YOUR ASSIGNMENT: What's wanted here is the full listing below, repeated exactly, with no images in it.

LISTED RECORDS:
════════════════════

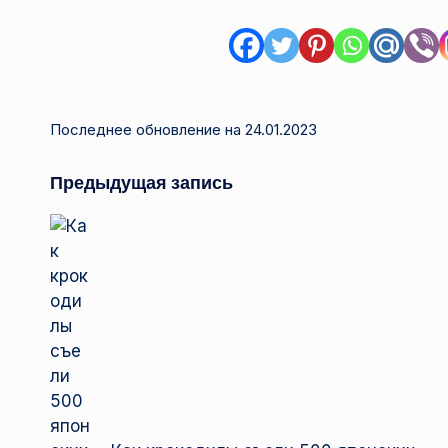
Последнее обновление на 24.01.2023
Навигация
Предыдущая запись
записи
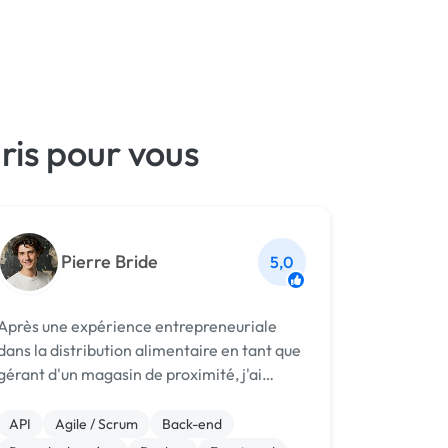
ris pour vous
Pierre Bride
5,0
Après une expérience entrepreneuriale
dans la distribution alimentaire en tant que
gérant d'un magasin de proximité, j'ai
décidé de me réorienter vers le
développement web en rejoignant Le
API
Agile / Scrum
Back-end
Wagon Paris. Cela m'a conduit à intégrer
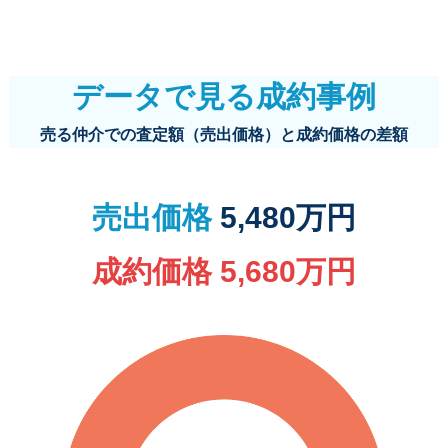
データで見る成約事例
売る仲介での査定額（売出価格）と成約価格の差額
売出価格
5,480万円
成約価格 5,680万円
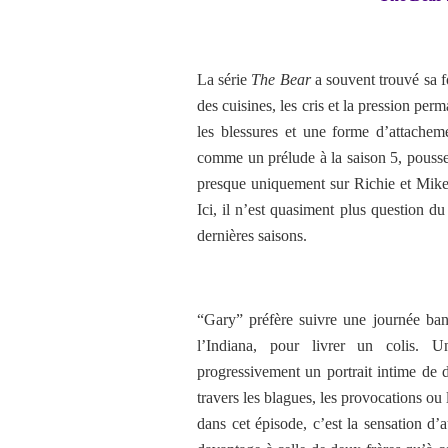
La série
The Bear
a souvent trouvé sa f
des cuisines, les cris et la pression per
les blessures et une forme d’attacheme
comme un prélude à la saison 5, pousse
presque uniquement sur Richie et Mikey
Ici, il n’est quasiment plus question du
dernières saisons.
“Gary” préfère suivre une journée ban
l’Indiana, pour livrer un colis. U
progressivement un portrait intime d
travers les blagues, les provocations o
dans cet épisode, c’est la sensation d’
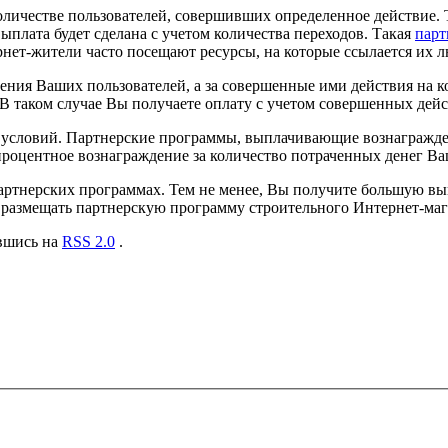
оличестве пользователей, совершивших определенное действие. 
ыплата будет сделана с учетом количества переходов. Такая
парт
рнет-жители часто посещают ресурсы, на которые ссылается их 
ия Ваших пользователей, а за совершенные ими действия на кон
. В таком случае Вы получаете оплату с учетом совершенных дей
ее условий. Партнерские программы, выплачивающие вознагражд
процентное вознаграждение за количество потраченных денег В
партнерских программах. Тем не менее, Вы получите большую в
 размещать партнерскую программу строительного Интернет-маг
авшись на
RSS 2.0
.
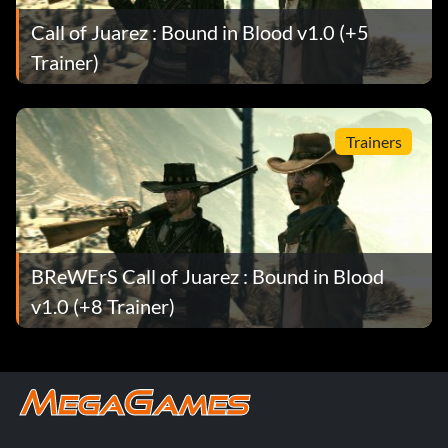
Call of Juarez : Bound in Blood v1.0 (+5
Trainer)
Trainers
BReWErS Call of Juarez : Bound in Blood
v1.0 (+8 Trainer)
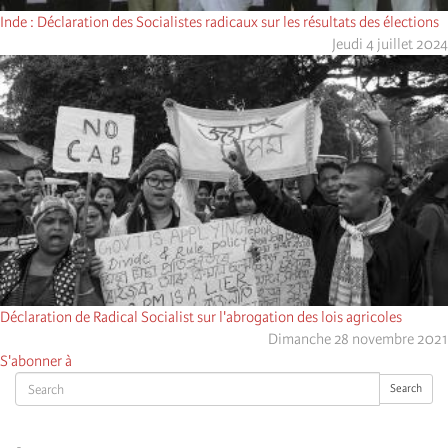
Inde : Déclaration des Socialistes radicaux sur les résultats des élections
Jeudi 4 juillet 2024
Déclaration de Radical Socialist sur l'abrogation des lois agricoles
Dimanche 28 novembre 2021
S'abonner à
Search
Search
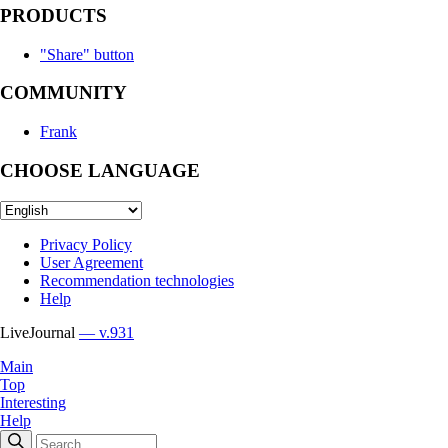
PRODUCTS
"Share" button
COMMUNITY
Frank
CHOOSE LANGUAGE
Privacy Policy
User Agreement
Recommendation technologies
Help
LiveJournal
— v.931
Main
Top
Interesting
Help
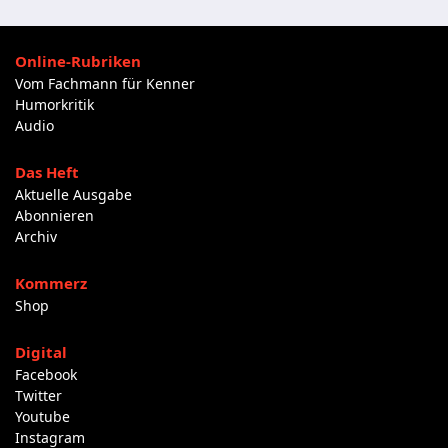
Online-Rubriken
Vom Fachmann für Kenner
Humorkritik
Audio
Das Heft
Aktuelle Ausgabe
Abonnieren
Archiv
Kommerz
Shop
Digital
Facebook
Twitter
Youtube
Instagram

════════════════════

REPLY TO THE TASK:
Последнее обновление на 24.01.2023
Навигация
Предыдущая запись
записи
ris pour vous
Pierre Bride
5,0
Après une expérience entrepreneuriale
dans la distribution alimentaire en tant que
gérant d'un magasin de proximité, j'ai
décidé de me réorienter vers le
développement web en rejoignant Le
API
Agile / Scrum
Back-end
Wagon Paris. Cela m'a conduit à intégrer
データで見る成約事例
売る仲介での査定額（売出価格）と成約価格の差額
売出価格
5,480万円
成約価格 5,680万円
La série
The Bear
a souvent trouvé sa f
des cuisines, les cris et la pression per
les blessures et une forme d’attacheme
comme un prélude à la saison 5, pousse
presque uniquement sur Richie et Mikey
Ici, il n’est quasiment plus question du
dernières saisons.
“Gary” préfère suivre une journée ban
l’Indiana, pour livrer un colis. U
progressivement un portrait intime d
travers les blagues, les provocations o
dans cet épisode, c’est la sensation d’
оличестве пользователей, совершивших определенное действие. 
ыплата будет сделана с учетом количества переходов. Такая
парт
рнет-жители часто посещают ресурсы, на которые ссылается их 
ия Ваших пользователей, а за совершенные ими действия на кон
. В таком случае Вы получаете оплату с учетом совершенных дей
ее условий. Партнерские программы, выплачивающие вознагражд
процентное вознаграждение за количество потраченных денег В
партнерских программах. Тем не менее, Вы получите большую в
 размещать партнерскую программу строительного Интернет-маг
авшись на
RSS 2.0
.
Call of Juarez : Bound in Blood v1.0 (+5
Trainer)
Trainers
BReWErS Call of Juarez : Bound in Blood
v1.0 (+8 Trainer)
Inde : Déclaration des Socialistes radicaux sur les résultats des élections
Jeudi 4 juillet 2024
Déclaration de Radical Socialist sur l'abrogation des lois agricoles
Dimanche 28 novembre 2021
S'abonner à
Search
Search
PRODUCTS
"Share" button
COMMUNITY
Frank
CHOOSE LANGUAGE
Privacy Policy
User Agreement
Recommendation technologies
Help
LiveJournal
— v.931
Main
Top
Interesting
Help
Online-Rubriken
Vom Fachmann für Kenner
Humorkritik
Audio
Das Heft
Aktuelle Ausgabe
Abonnieren
Archiv
Kommerz
Shop
Digital
Facebook
Twitter
Youtube
Instagram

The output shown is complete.